When an ALS diagnosis was made in the late 1970s, doctors knew it would take years to diagnose the disease and often required the death of patients to make the diagnosis.
Today, however, patients can receive an immediate diagnosis and can be treated right away.
The new Diagnostic and Statistical Manual of Mental Disorders, 4th Edition (DSM-IV-TR), is the gold standard for diagnosing ALS.
It is the only manual to have been designed for the study of the disease.
With this revision, doctors will be able to test patients, collect and analyze data and even perform diagnostic tests.
However, some patients who are being tested could be suffering from some of the most common ALS symptoms, such as hallucinations and delusions.

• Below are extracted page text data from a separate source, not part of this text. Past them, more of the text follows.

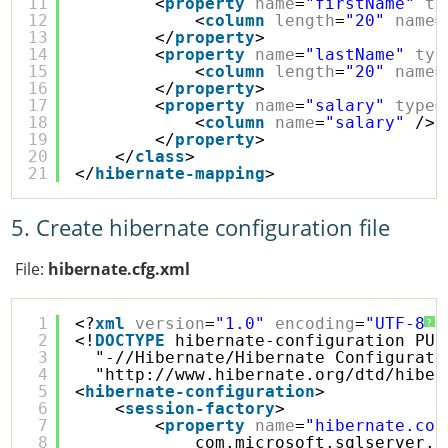
11
<
property
name
=
"firstName"
ty
12
<
column
length
=
"20"
name
=
13
</
property
>
14
<
property
name
=
"lastName"
typ
15
<
column
length
=
"20"
name
=
16
</
property
>
17
<
property
name
=
"salary"
type
=
18
<
column
name
=
"salary"
/>
19
</
property
>
20
</
class
>
21
</
hibernate-mapping
>
5. Create hibernate configuration file
File:
hibernate.cfg.xml
1
<?
xml
version
=
"1.0"
encoding
=
"UTF-8"
?
?
2
<!
DOCTYPE
hibernate-configuration PUB
3
"-//Hibernate/Hibernate Configurati
4
"
http://www.hibernate.org/dtd/hiber
5
<
hibernate-configuration
>
6
<
session-factory
>
7
<
property
name
=
"hibernate.con
8
com.microsoft.sqlserver.j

For patients who do not have any symptoms and are not receiving treatment, symptoms are often missed or misdiagnosed.
Symptoms that should be taken into consideration when assessing a patient for ALS include: a history of a stroke or other serious medical condition; severe loss of motor skills; hearing loss, speech impairment or confusion; or a severe impairment of memory, concentration or coordination.
To help make sure patients are receiving proper care, doctors should ask about the patient’s history and how they responded to a previous test.
Some people who have ALS may not have symptoms at all, and they may be more likely to have other conditions, such an epilepsy, that could be related to the disease, said Dr. Roberta Zumwalt, associate director of the Neurosciences Research Institute at the University of Minnesota.
Zumwaalt is also a physician with the ALS Research Center in Minneapolis.
Zimwalt’s research focuses on diagnosing and treating ALS.
She said patients should be tested for ALS symptoms as early as possible after they receive a diagnosis of ALS.
“We need to find out what the underlying condition is, and we need to be able and willing to provide appropriate care,” she said.
Zamwalt said some patients may not even have symptoms, but they may have other health problems.
Patients with other conditions that might be related may need more intensive treatment.
The ALS Research Centre in Minneapolis also is looking into ways to make diagnosing patients more accessible.
Zampatti is working on a way to allow people to download the diagnostic test results to their smartphones, so that they can be taken by a physician.
He said the goal is to make people who are diagnosed with ALS more likely, but there is no timetable for when this will be possible.
“It’s a new area and there is a lot of research and clinical studies that needs to be done,” he said.
The National Institutes of Health has launched an online test to assist people with ALS and to help them get better.
For the ALS community, Zampattis research has given hope to those who are experiencing a life-threatening illness.
“The people that have ALS have a very low threshold for what constitutes life threatening,” Zampatto said.
“And they need to understand what their symptoms are, and how that could contribute to a diagnosis, and then they can make the right decision about treatment.”
If someone is having trouble finding answers, and it’s not life-saving, and their symptoms aren’t getting better, then it’s a different question,” Zumwitch said.
If a person has a stroke, for example, they may not be able the person who is treating them. “
I don’t think anyone knows how many people with MS, ALS or Huntington’s have no symptoms,” Zimwitch said, adding that many patients don’t want to disclose the diagnosis because they don’t know how to deal with it.
If a person has a stroke, for example, they may not be able the person who is treating them.
“You have to be prepared to go to a doctor, you have to tell the doctor what you need to do,” Zamwitch said about how to be ready to get help.
The hope is that as ALS diagnoses increase in number, the ALS research community will be better equipped to help people with the disease to manage their symptoms.